Alex Pietrangelo et Jay Bouwmeester savent, depuis le début de la série, tenir en joue le trio de Jamie Benn. Outre un avantage (à 5-contre5) de 55-40 aux tirs vers le filet, ils n'ont concédé aucun but au premier trio des Stars tout en lui en collant quatre.

Pour Ken Hitchcock, le problème est que ni Colton Parayko et Carl Gunnarsson, ni Joel Edmundson et Kevin Shattenkirk ne parviennent à stopper le deuxième trio des Stars, constitué de Mattias Janmark, Jason Spezza et Valeri Nichushkin. Pire encore, pour peu qu'on échappe Benn contre ces deux tandems, les Blues partent en vrille. Avantage 33-14 aux tirs et 3-0 aux buts à 5-contre-5 pour les Stars dans ces situations, alors que Spezza mène 47-42 et 2-1.

On a donc, au cours du sixième match, reconstruit la deuxième paire défensive, en jumelant les droitiers Shattenkirk et Parayko. Pari réussi sur le strict plan de l'avantage aux tirs : 21-5 pour la première paire, 10-7 pour Shattenkirk et Parayko, mais surtout, Robert Bortuzzo, qui remplace Edmundson, termine la soirée avec un avantage de 19-3 aux tirs, en un peu plus de 11 minutes de jeu. Évidemment, l'avance rapide prise par les Stars fausse la donne. Jouant de prudence pour deux périodes, ils ont résisté péniblement à la poussée des Blues. Hitchcock reviendra certainement avec ces combinaisons lors du dernier affrontement. Retrouvant l'avantage de la glace, il faudra voir si Dallas réussit à faire casser Shattenkirk et Parayko.

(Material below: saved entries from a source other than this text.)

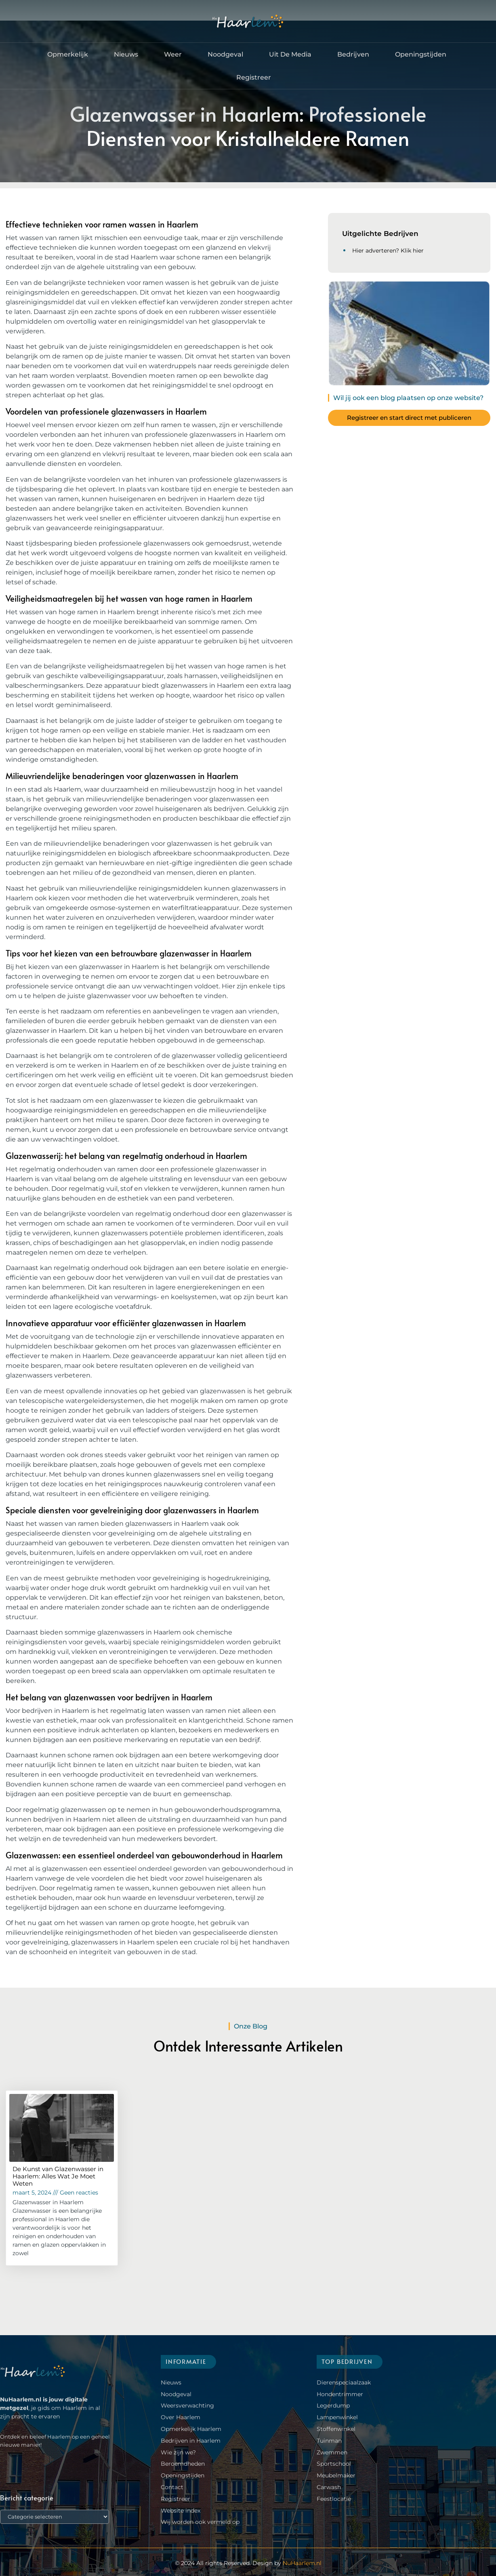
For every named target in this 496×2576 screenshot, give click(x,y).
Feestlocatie (334, 2498)
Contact (172, 2487)
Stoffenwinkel (336, 2429)
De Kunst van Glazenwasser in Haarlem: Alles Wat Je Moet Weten (58, 2176)
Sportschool (334, 2463)
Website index (180, 2510)
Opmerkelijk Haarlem (191, 2429)
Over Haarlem (180, 2417)
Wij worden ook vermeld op (200, 2521)
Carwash (329, 2487)
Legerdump (333, 2405)
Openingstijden (420, 54)
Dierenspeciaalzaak (344, 2382)
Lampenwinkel (337, 2417)
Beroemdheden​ (183, 2463)
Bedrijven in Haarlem (191, 2440)
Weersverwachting (187, 2405)
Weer (173, 54)
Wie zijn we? (178, 2452)
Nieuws (126, 54)
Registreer (253, 77)
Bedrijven (353, 54)
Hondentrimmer (340, 2393)
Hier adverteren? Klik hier (388, 250)
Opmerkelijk (67, 54)
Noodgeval (225, 54)
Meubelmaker (336, 2475)
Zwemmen (332, 2452)
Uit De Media (290, 54)
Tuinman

Du côté des Stars, on n'a pas cherché jusqu'ici à modifier les tandems défensifs. Les Blues jouent avec trois tandems offensifs auxquels se greffe un troisième ailier en fonction des circonstances. Jaden Schwartz et Vladimir Tarasenko ont monté en grade. Si Hitchcock rechignait à leur donner plus de temps de glace en première ronde, il n'en est rien en deuxième. John Klingberg et Alex Goligoski leur sont assignés et tiennent jusqu'ici le coup, cédant à peine aux tirs (27-24 en six matchs) et ne leur ont pas accordé de but à 5-contre-5.

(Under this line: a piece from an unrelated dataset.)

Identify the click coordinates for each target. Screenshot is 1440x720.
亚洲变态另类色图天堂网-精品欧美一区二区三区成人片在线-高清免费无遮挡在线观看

L'ennui, pour Dallas, c'est que Paul Stastny et Troy Brouwer font passer un sale quart d'heure à Kris Russell et Jason Demers (44-22 aux tirs pour les Blues). Ça gomme le bon travail de Stephen Johns et Johnny Oduya contre Patrick Berglund et David Backes (avantage 23-15 pour Dallas) ainsi que contre les trios irréguliers des Blues (26-13).

C'est un problème, disais-je, parce que si Oduya et Johns ne jouent que peu contre les deux premiers trios des Blues (à peine 14 pour cent du temps de jeu de ces deux unités), chacune de ces rencontres vire au massacre, avec un avantage de 59-27 aux tirs pour les Blues. Tout ça n'a pas encore dégénéré, ces situations débouchant sur un jeu égal, 1-1, aux buts marqués. Mais c'est une véritable bombe à retardement.

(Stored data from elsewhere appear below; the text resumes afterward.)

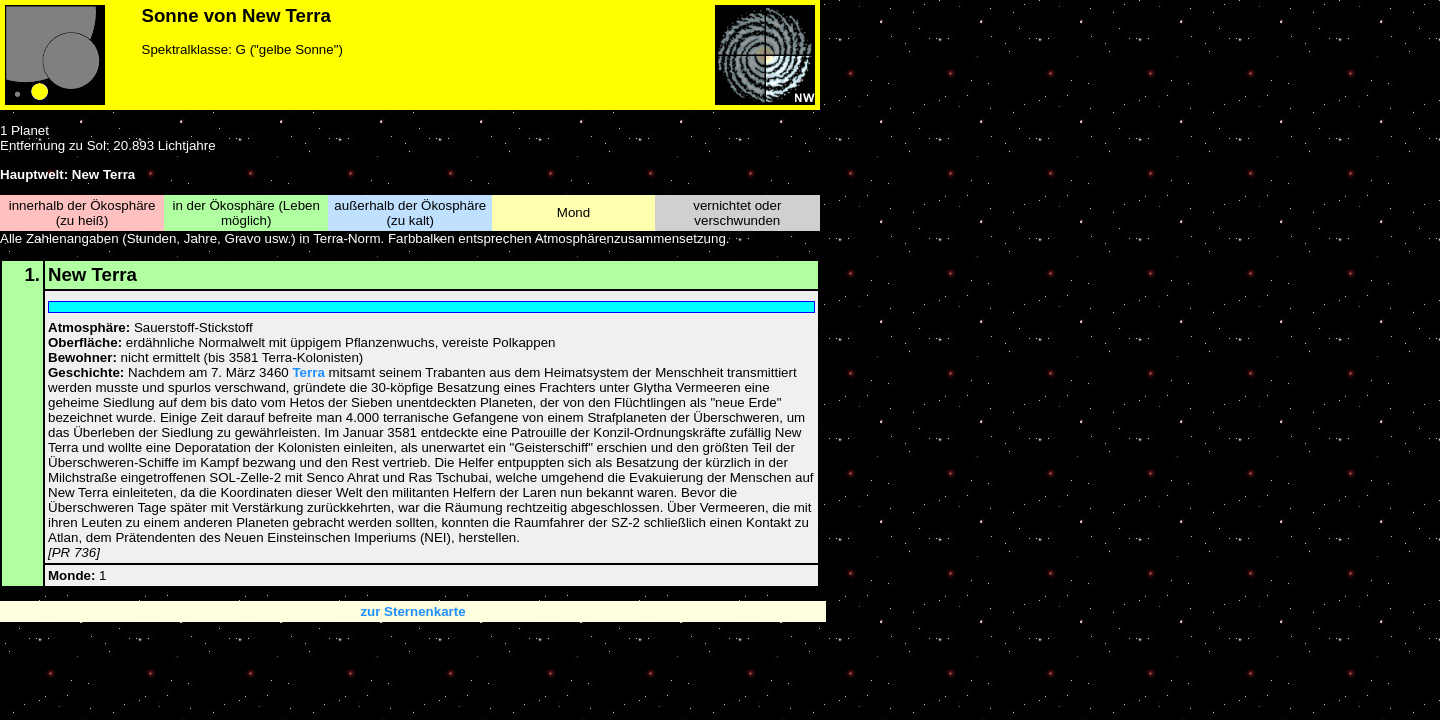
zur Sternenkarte (412, 611)
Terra (308, 372)
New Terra (92, 274)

Lindy Ruff devra donc trouver le moyen de compenser quelque part. Lors des trois matchs au domicile des Stars, on a vu Jamie Benn suivre plus particulièrement Stastny et Brouwer lorsque Russell et Demers étaient sur la glace, alors qu'il joue normalement contre Tarasenko. On devra manifestement continuer à miser sur cette confrontation pour maintenir l'équilibre. À moins que Ruff ne sorte un lapin de son chapeau et remanie à son tour sa défensive? À domicile, c'est le moment ou jamais. Mais changer une formule établie à l'aube d'un septième match va contre les instincts de conservation de tout entraîneur de la LNH. Osera-t-il?